Sunday, 25 January 2015

War Under The Scope

Award season is known to bring the drama. That hard hitting, nail biting kind of thrill that comes with great performances, masterful writing, and a handy director. And one topic that appears constantly is the war film. Consider, in the last few years, Kathryn Bigelow's films The Hurt Locker and Zero Dark Thirty and their award successes. And this year, Clint Eastwood has turned his hand to the Academy's favourite genre. This is American Sniper.
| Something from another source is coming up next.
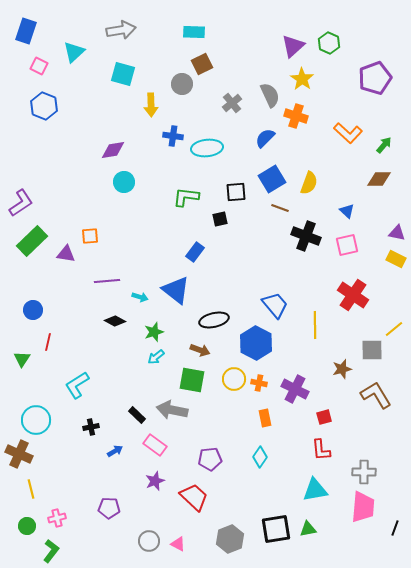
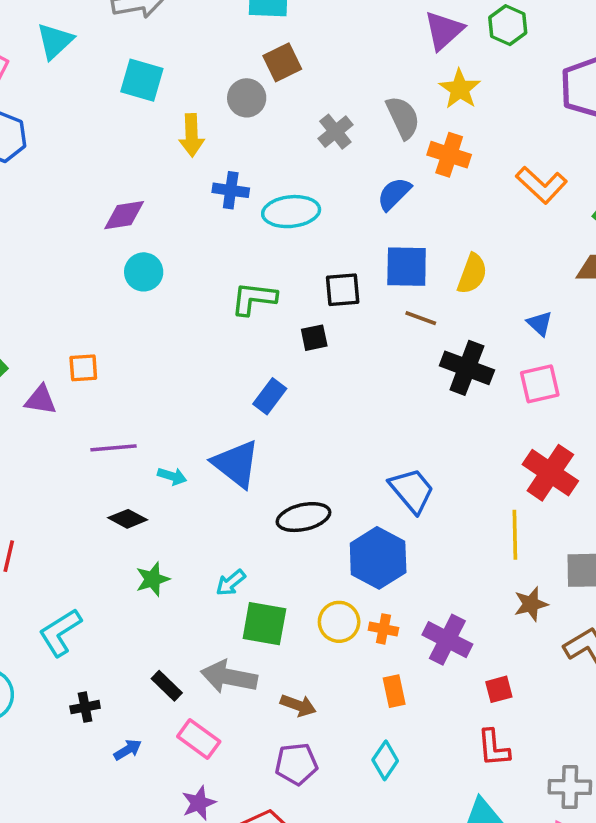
blue square: (272, 179) -> (407, 267), turned 32
yellow line: (315, 325) -> (515, 535), moved
green star: (154, 332) -> (153, 579), moved
brown arrow: (200, 350) -> (298, 705), moved
cyan arrow: (156, 357) -> (231, 583), moved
Chris Kyle (Bradley Cooper) is a wannabe cowboy with a cheating girlfriend and very few prospects. But after the 1998 attacks on US embassies in Tanzania and Kenya, he signs up for the Navy SEAL program, during which he meets Taya (Sienna Miller). After excelling as a sniper in training, Kyle soon finds himself deployed to Iraq after the 9/11 attacks and his wedding to Taya. Slowly but surely, he racks up kills to make himself one of the most legendary marksmen on the planet, but also one of the most wanted. A brutal terrorist known as The Butcher is attacking and dismembering the Iraqi innocents who assist the US military in any way and it becomes Kyle's mission to take him out.

Camouflage that even works indoors. 

With three Academy Award nominations in a row, Bradley Cooper is at his finest yet here. After brilliant performances in both Silver Linings Playbook and American Hustle, Cooper takes on the challenge of portraying a man both loved and hated by many*, the most deadly sniper in the US who also suffered with PTSD. He is almost unrecognisable as Kyle, stuttering his way through conversation and having beefed up tremendous amounts of body mass for the role. There is subtlety and conviction to Cooper's performance and it carries the film almost single handedly. Wonderfully supported by Miller and the rest of the cast, American Sniper is filled with thrilling acting throughout.
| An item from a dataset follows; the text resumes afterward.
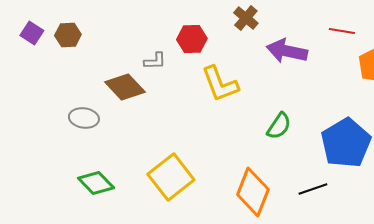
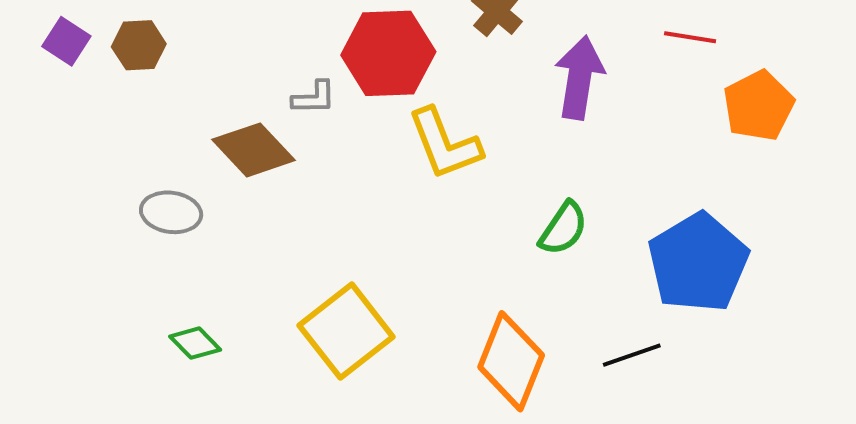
red hexagon: (192, 39) -> (388, 53), size x1.5
purple arrow: (287, 51) -> (579, 78), turned 87
green diamond: (96, 183) -> (195, 343), size x0.7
'What do you mean they cancelled Firefly?!'

Clint Eastwood had a busy 2014 with Jersey Boys under his belt as well, but American Sniper is a roaring success. Rattling on with a killer pace, its representation of war is unrelenting and brutal. Bullets hit hard on all sides, bodies drop quickly, the is no over played, heart-felt farewell scenes. Whilst the film is not without its flaws (one scene where a death is rather dramatised is particularly forced and jarring with the rest of the film's pace), it is a suspenseful and tense thriller that deserves more of the praise and less of the controversy surrounding it.
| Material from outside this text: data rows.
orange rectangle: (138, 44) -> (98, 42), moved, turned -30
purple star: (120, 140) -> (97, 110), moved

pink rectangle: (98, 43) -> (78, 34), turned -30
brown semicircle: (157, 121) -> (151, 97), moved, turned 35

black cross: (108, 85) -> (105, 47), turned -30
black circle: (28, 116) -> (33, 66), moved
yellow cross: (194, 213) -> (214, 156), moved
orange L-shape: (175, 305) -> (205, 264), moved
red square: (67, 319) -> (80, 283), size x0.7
It is no Hurt Locker, Full Metal Jacket, or Saving Private Ryan, but its vision of war and the traumas and mental strain it produces are both touching and unsettling.

Best Bit? Kyle is pinned down on a roof with an enemy sniper aimed at him whilst The Butcher closes in with a drill on a child's knee. Tense stuff.

*Author Disclaimer: This is a blog interested in reviewing films on the film's merit. Criticism of Chris Kyle as a real man are, to me, a different subject. Entering the film with no prior knowledge of him is how my review is written. To me, this film is more than a representation of an American 'hero', it is a representation of war and the psychological damages that come with it.